Data to examine:
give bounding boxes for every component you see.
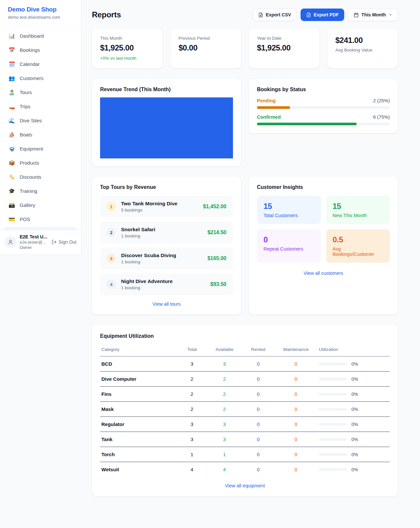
top-tours-card: Top Tours by Revenue 1 Two Tank Morning …	[92, 176, 241, 315]
sidebar-item-dashboard[interactable]: 📊Dashboard	[0, 29, 81, 43]
cell-maintenance: 0	[274, 372, 318, 387]
utilization-percent: 0%	[351, 361, 358, 367]
user-role: Owner	[20, 245, 48, 250]
sidebar-item-training[interactable]: 🎓Training	[0, 184, 81, 198]
sidebar-item-bookings[interactable]: 📅Bookings	[0, 43, 81, 57]
tile-total-customers: 15 Total Customers	[257, 196, 321, 224]
customer-insights-title: Customer Insights	[257, 184, 390, 190]
utilization-percent: 0%	[351, 452, 358, 457]
column-header: Total	[177, 343, 207, 356]
cell-total: 3	[177, 417, 207, 432]
cell-maintenance: 0	[274, 402, 318, 417]
utilization-bar	[319, 468, 347, 471]
export-csv-button[interactable]: Export CSV	[253, 9, 297, 21]
column-header: Category	[100, 343, 177, 356]
tile-value: 15	[263, 202, 314, 211]
bookings-by-status-card: Bookings by Status Pending 2 (25%) Confi…	[249, 78, 398, 133]
table-row: Torch 1 1 0 0 0%	[100, 447, 390, 462]
tile-label: New This Month	[333, 213, 384, 218]
tour-name: Discover Scuba Diving	[121, 253, 202, 258]
status-count: 2 (25%)	[373, 98, 390, 103]
cell-category: Torch	[100, 447, 177, 462]
credit-card-icon: 💳	[9, 216, 15, 222]
table-row: Fins 2 2 0 0 0%	[100, 387, 390, 402]
column-header: Available	[207, 343, 242, 356]
stat-label: Year to Date	[257, 36, 311, 41]
sign-out-button[interactable]: Sign Out	[52, 239, 76, 245]
sidebar-item-label: Bookings	[20, 47, 40, 53]
tour-revenue: $214.50	[207, 230, 226, 235]
tile-value: 0	[263, 235, 314, 244]
cell-available: 2	[207, 387, 242, 402]
cell-category: Mask	[100, 402, 177, 417]
tour-bookings: 1 booking	[121, 259, 202, 264]
view-all-customers-link[interactable]: View all customers	[257, 271, 390, 276]
sidebar-item-dive-sites[interactable]: 🌊Dive Sites	[0, 113, 81, 128]
stat-value: $1,925.00	[257, 43, 311, 52]
sidebar-item-products[interactable]: 📦Products	[0, 156, 81, 170]
status-count: 6 (75%)	[373, 114, 390, 120]
chevron-down-icon	[388, 13, 392, 17]
cell-category: Regulator	[100, 417, 177, 432]
stat-value: $241.00	[335, 36, 390, 45]
sidebar-item-label: Discounts	[20, 174, 41, 180]
export-pdf-label: Export PDF	[314, 12, 339, 17]
sidebar-item-calendar[interactable]: 🗓️Calendar	[0, 57, 81, 71]
sidebar-item-equipment[interactable]: 🤿Equipment	[0, 142, 81, 156]
sidebar-item-gallery[interactable]: 📸Gallery	[0, 198, 81, 212]
stat-card-year-to-date: Year to Date $1,925.00	[249, 28, 320, 69]
diving-mask-icon: 🤿	[9, 146, 15, 152]
utilization-bar	[319, 408, 347, 411]
cell-rented: 0	[242, 462, 274, 477]
people-icon: 👥	[9, 75, 15, 81]
user-panel: E2E Test U... e2e-tester@... Owner Sign …	[0, 230, 81, 254]
sidebar-item-label: Dive Sites	[20, 118, 42, 123]
utilization-bar	[319, 393, 347, 396]
camera-icon: 📸	[9, 202, 15, 208]
rank-badge: 2	[107, 228, 116, 237]
sidebar-item-customers[interactable]: 👥Customers	[0, 71, 81, 85]
view-all-tours-link[interactable]: View all tours	[100, 301, 233, 307]
utilization-percent: 0%	[351, 437, 358, 442]
utilization-bar	[319, 438, 347, 441]
cell-total: 4	[177, 462, 207, 477]
tour-bookings: 1 booking	[121, 285, 205, 290]
brand-domain: demo.test.divestreams.com	[8, 15, 73, 20]
cell-maintenance: 0	[274, 356, 318, 372]
tile-avg-bookings-customer: 0.5 Avg Bookings/Customer	[326, 229, 390, 263]
view-all-equipment-link[interactable]: View all equipment	[100, 483, 390, 488]
sidebar-item-label: Calendar	[20, 61, 40, 67]
cell-rented: 0	[242, 387, 274, 402]
table-header-row: Category Total Available Rented Maintena…	[100, 343, 390, 356]
cell-available: 3	[207, 432, 242, 447]
period-dropdown[interactable]: This Month	[348, 9, 398, 21]
sidebar-item-boats[interactable]: ⛵Boats	[0, 128, 81, 142]
column-header: Utilization	[318, 343, 390, 356]
tile-label: Avg Bookings/Customer	[333, 246, 384, 257]
tile-value: 15	[333, 202, 384, 211]
status-label: Confirmed	[257, 114, 281, 120]
brand-name[interactable]: Demo Dive Shop	[8, 6, 73, 13]
cell-rented: 0	[242, 402, 274, 417]
calendar-icon: 📅	[9, 47, 15, 53]
utilization-bar	[319, 453, 347, 456]
table-row: Tank 3 3 0 0 0%	[100, 432, 390, 447]
cell-maintenance: 0	[274, 447, 318, 462]
status-bar-fill	[257, 106, 290, 109]
cell-rented: 0	[242, 417, 274, 432]
sidebar-item-pos[interactable]: 💳POS	[0, 212, 81, 226]
sidebar-item-trips[interactable]: 🚤Trips	[0, 99, 81, 113]
stat-value: $0.00	[178, 43, 233, 52]
cell-rented: 0	[242, 372, 274, 387]
sidebar-item-tours[interactable]: 🏝️Tours	[0, 85, 81, 99]
tile-new-this-month: 15 New This Month	[326, 196, 390, 224]
sidebar-item-discounts[interactable]: 🏷️Discounts	[0, 170, 81, 184]
status-bar-track	[257, 106, 390, 109]
stat-delta: +0% vs last month	[100, 56, 155, 61]
cell-available: 1	[207, 447, 242, 462]
export-csv-label: Export CSV	[266, 12, 291, 17]
bookings-by-status-title: Bookings by Status	[257, 87, 390, 92]
sidebar-item-reports-partial[interactable]	[4, 227, 77, 230]
export-pdf-button[interactable]: Export PDF	[301, 9, 344, 21]
insight-tiles: 15 Total Customers 15 New This Month 0 R…	[257, 196, 390, 263]
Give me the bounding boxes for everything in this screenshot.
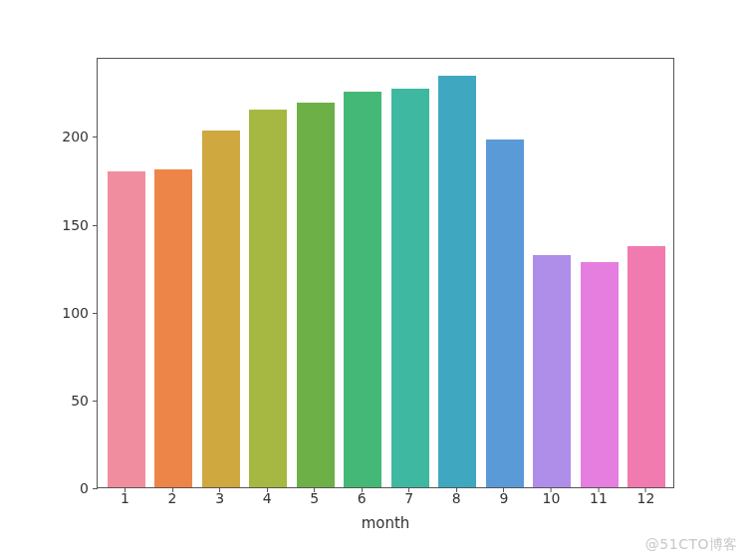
bar: [108, 171, 145, 487]
y-tick-mark: [93, 401, 98, 402]
bars-container: [98, 59, 673, 487]
x-tick-mark: [408, 487, 409, 492]
x-tick-mark: [125, 487, 125, 492]
x-tick: 3: [215, 490, 224, 506]
x-tick: 12: [637, 490, 655, 506]
watermark-text: @51CTO博客: [645, 536, 738, 554]
bar: [154, 169, 192, 487]
y-tick-label: 0: [80, 480, 89, 496]
x-tick-label: 10: [542, 490, 560, 506]
y-tick: 200: [0, 129, 97, 144]
y-tick-label: 100: [62, 305, 89, 321]
x-tick-label: 2: [168, 490, 177, 506]
bar: [249, 110, 287, 487]
bar: [202, 131, 240, 487]
x-tick-mark: [645, 487, 646, 492]
y-tick: 0: [0, 480, 97, 496]
x-tick-mark: [456, 487, 457, 492]
x-tick-label: 9: [499, 490, 508, 506]
chart-figure: 050100150200 123456789101112 month @51CT…: [0, 0, 748, 560]
x-tick: 2: [168, 490, 177, 506]
bar: [438, 76, 476, 487]
bar: [297, 103, 335, 487]
x-tick-label: 6: [358, 490, 367, 506]
bar: [533, 255, 571, 487]
y-tick-label: 150: [62, 217, 89, 233]
y-tick-mark: [93, 313, 98, 314]
x-axis-label: month: [97, 514, 674, 532]
x-tick: 9: [499, 490, 508, 506]
x-tick-label: 8: [452, 490, 461, 506]
x-tick-label: 11: [590, 490, 608, 506]
x-tick: 10: [542, 490, 560, 506]
y-tick: 150: [0, 217, 97, 233]
x-tick: 11: [590, 490, 608, 506]
y-tick: 100: [0, 305, 97, 321]
x-tick-label: 12: [637, 490, 655, 506]
x-tick-mark: [314, 487, 315, 492]
x-tick-mark: [219, 487, 220, 492]
y-tick: 50: [0, 393, 97, 409]
x-tick-mark: [172, 487, 173, 492]
x-tick-label: 1: [121, 490, 129, 506]
x-tick-mark: [551, 487, 552, 492]
y-tick-label: 50: [71, 393, 89, 409]
y-tick-mark: [93, 225, 98, 226]
x-tick-mark: [362, 487, 363, 492]
x-tick: 6: [358, 490, 367, 506]
y-tick-mark: [93, 488, 98, 489]
x-tick: 8: [452, 490, 461, 506]
x-tick-label: 4: [263, 490, 272, 506]
y-tick-mark: [93, 137, 98, 138]
x-tick-mark: [267, 487, 268, 492]
x-tick-label: 5: [310, 490, 319, 506]
bar: [344, 92, 381, 487]
x-tick-label: 3: [215, 490, 224, 506]
x-tick: 1: [121, 490, 129, 506]
x-tick-mark: [598, 487, 599, 492]
x-tick: 5: [310, 490, 319, 506]
x-tick-label: 7: [404, 490, 413, 506]
bar: [581, 262, 619, 487]
bar: [486, 140, 524, 487]
plot-area: [97, 58, 674, 488]
bar: [627, 246, 665, 487]
x-tick-mark: [503, 487, 504, 492]
y-tick-label: 200: [62, 129, 89, 144]
bar: [391, 89, 429, 487]
x-tick: 4: [263, 490, 272, 506]
x-tick: 7: [404, 490, 413, 506]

Task directions:
Spot the lines above that mention "user" and copy them.

Written answer:
user-role: Owner	[20, 245, 48, 250]
user-panel: E2E Test U... e2e-tester@... Owner Sign …	[0, 230, 81, 254]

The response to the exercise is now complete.